OBJECTIVE: To explore the association between polymorphism of cytochrome P450 1A1 Gene 3'-UTR (3'-untranslated region) 6235T-C and breast cancer with abnormal Hilit in Chinese Han population of Xinjiang. METHODS: The breast cancer patients were divided into four body fluids according to Uighur medical theories. And the technique of polymerase chain reaction-restriction fragment length polymorphism (PCR-RFLP) was employed to detect the genotypic and allelic frequencies of 6235T-C polymorphism situated in 3'-untranslated region of CYP1A1 gene in 137 breast cancer patients with abnormal Hilit and 148 normal control subjects in Han population of Xinjiang province. RESULTS: (1) Significant differences in the genotypic and allelic distribution frequencies of CYP1A1 gene 3'-UTR6235T-C were found between breast cancer patients with abnormal Sapra Hilit and controls (χ(2) = 8.790, P = 0.012; χ(2) = 7.102, P = 0.008). The frequencies of CC genotype and C allele were significantly higher in breast cancer patients with abnormal Sapra Hilit (16.4% vs 39.8%) than in controls (4.7% vs 25.7%). (2) Significant differences in the genotypes and allelic distribution frequencies of CYP1A1 gene 3'-UTR6235T-C were found between breast cancer patients with abnormal Savda Hilit and controls (χ(2) = 6.638, P = 0.036; χ(2) = 5.824, P = 0.016). And the frequencies of TC, CC genotypes and C allele were significantly higher in breast cancer patients with abnormal Savda Hilit (56.9%, 9.8%, 39.2%) than those of the controls (41.9%, 4.7%, 25.7%). CONCLUSION: The CC genotype and C allele of 6235T-C polymorphism of CYP1A1 may be linked with breast cancer with abnormal Sapra Hilit and abnormal savda Hilit in Chinese Han population of Xinjiang province. But they are not correlated with the susceptibility to breast cancer with abnormal Balgham Hilit.

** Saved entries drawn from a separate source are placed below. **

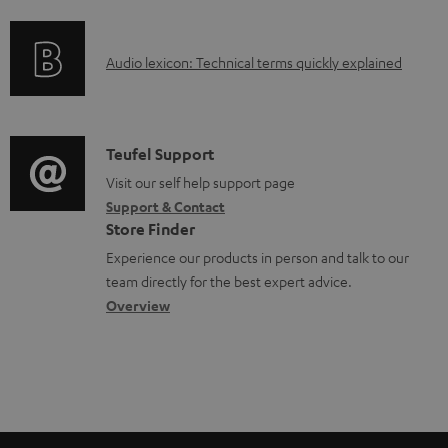
f
d
o
a
A
Audio lexicon: Technical terms quickly explained
r
b
u
m
l
d
a
e
i
C
Teufel Support
t
d
o
o
Visit our self help support page
i
o
Support & Contact
g
n
o
Store Finder
c
l
t
n
Experience our products in person and talk to our
u
o
a
a
team directly for the best expert advice.
m
s
c
b
Overview
e
s
t
o
n
a
d
u
t
r
e
t
s
y
t
t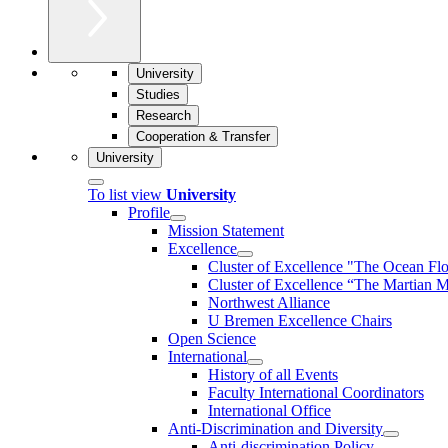
University
Studies
Research
Cooperation & Transfer
University
To list view
University
Profile
Mission Statement
Excellence
Cluster of Ex­cel­lence "The Ocean Fl
Cluster of Excellence “The Martian M
Northwest Alliance
U Bremen Excellence Chairs
Open Science
International
History of all Events
Faculty International Coordinators
International Office
Anti-Discrimination and Diversity
Anti-discrimination Policy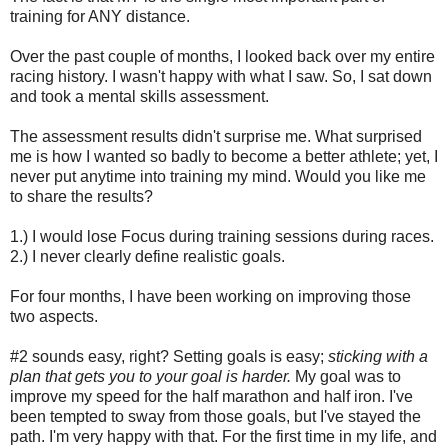
training for ANY distance.
Over the past couple of months, I looked back over my entire
racing history. I wasn't happy with what I saw. So, I sat down
and took a mental skills assessment.
The assessment results didn't surprise me. What surprised
me is how I wanted so badly to become a better athlete; yet, I
never put anytime into training my mind. Would you like me
to share the results?
1.) I would lose Focus during training sessions during races.
2.) I never clearly define realistic goals.
For four months, I have been working on improving those
two aspects.
#2 sounds easy, right? Setting goals is easy;
sticking with a
plan that gets you to your goal is harder.
My goal was to
improve my speed for the half marathon and half iron. I've
been tempted to sway from those goals, but I've stayed the
path. I'm very happy with that. For the first time in my life, and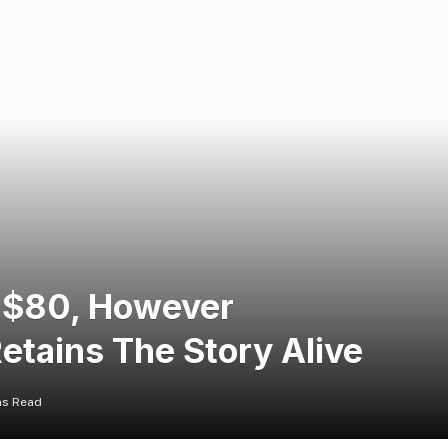
h $80, However
tains The Story Alive
ns Read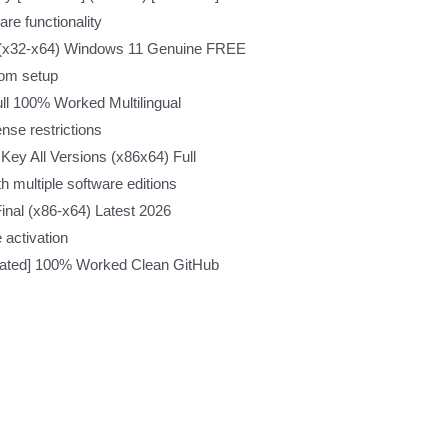
re functionality
n (x32-x64) Windows 11 Genuine FREE
rom setup
ll 100% Worked Multilingual
nse restrictions
Key All Versions (x86x64) Full
h multiple software editions
inal (x86-x64) Latest 2026
e activation
ivated] 100% Worked Clean GitHub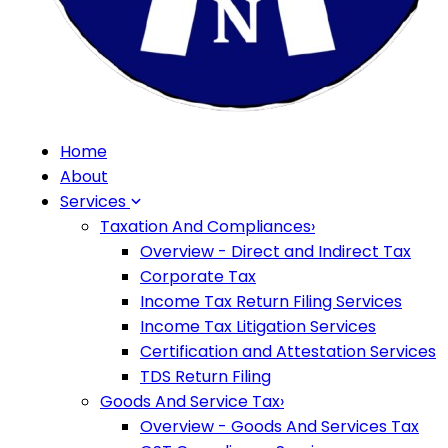
Home
About
Services
Taxation And Compliances
›
Overview - Direct and Indirect Tax
Corporate Tax
Income Tax Return Filing Services
Income Tax Litigation Services
Certification and Attestation Services
TDS Return Filing
Goods And Service Tax
›
Overview - Goods And Services Tax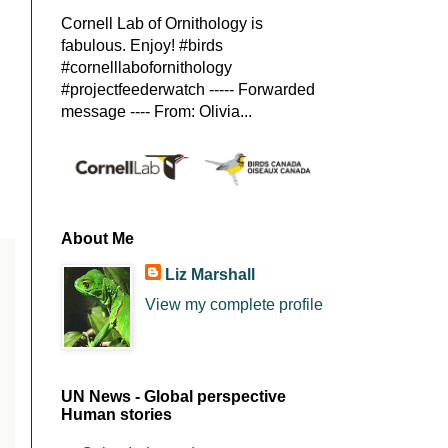
Cornell Lab of Ornithology is
fabulous. Enjoy! #birds
#cornelllabofornithology
#projectfeederwatch ----- Forwarded
message ---- From: Olivia...
About Me
Liz Marshall
View my complete profile
UN News - Global perspective
Human stories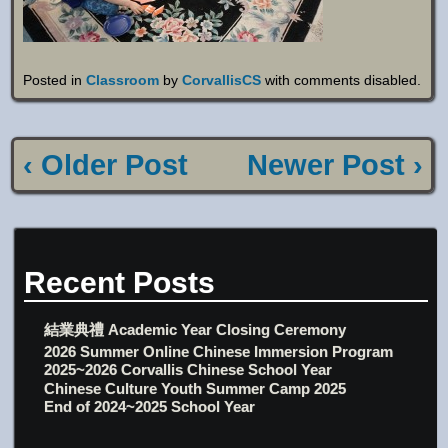
Posted in
Classroom
by
CorvallisCS
with
comments disabled
.
‹ Older Post
Newer Post ›
Recent Posts
結業典禮 Academic Year Closing Ceremony
2026 Summer Online Chinese Immersion Program
2025~2026 Corvallis Chinese School Year
Chinese Culture Youth Summer Camp 2025
End of 2024~2025 School Year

[Association analysis between polymorphism of dopamine transporter variable number tandem repeat and breast cancer with abnormal Hilit].

OBJECTIVE: To explore the association between polymorphism of dopamine 1 transporter variable number tandem repeat (DAT1 VNTR) and breast cancer with abnormal Hilit in Chinese Han population from Xinjiang. METHODS: The breast caner patients were divided into four body fluids according to Uighur medicine theory. And polymerase chain reaction and VNTR polymorphism technique were employed to detect genotypic and allelic frequencies of a 40 bp VNTR polymorphism situated in 3' untranslated region of DAT1 gene in 144 breast cancer patients with abnormal Hilit and 104 normal control subjects in Han population of Xinjiang province. RESULTS: In our sample, the repeat numbers of 40 bp were 7 and 9 - 11 (PCR product length of 360 bp and 440 bp to 520 bp) and 10-repeat allele (480 bp) detected was the dominant allele of DAT1 gene polymorphisms with an allelic frequency of 90.9%; Seven kinds of genotype were detected and genotype 10/10 was the most common genotype with a genotypic frequency of 83.1%. The frequency of 10-repeats allele and 10/10 genotype was significantly higher in breast caner patients with abnormal balgham Hilit than in controls (OR = 0.127, 95%CI 0.016 - 0.988, P = 0.026; OR = 0.134, 95%CI 0.018 - 1.016, P = 0.020) and breast caner patients with abnormal Sapra Hilit (OR = 0.132, 95%CI 0.016 - 1.075, P = 0.049; OR = 0.132, 95%CI 0.017 - 1.042, P = 0.033). CONCLUSION: The 10-repeats allele and 10/10 genotype of 40 bp VNTR polymorphism of DAT1 may increase the risk of breast cancer with Uighur medicine abnormal Hilit in Chinese Han population from Xinjiang province and it is not correlated with the susceptibility to breast cancer with Uighur medicine abnormal Sapra Hilit.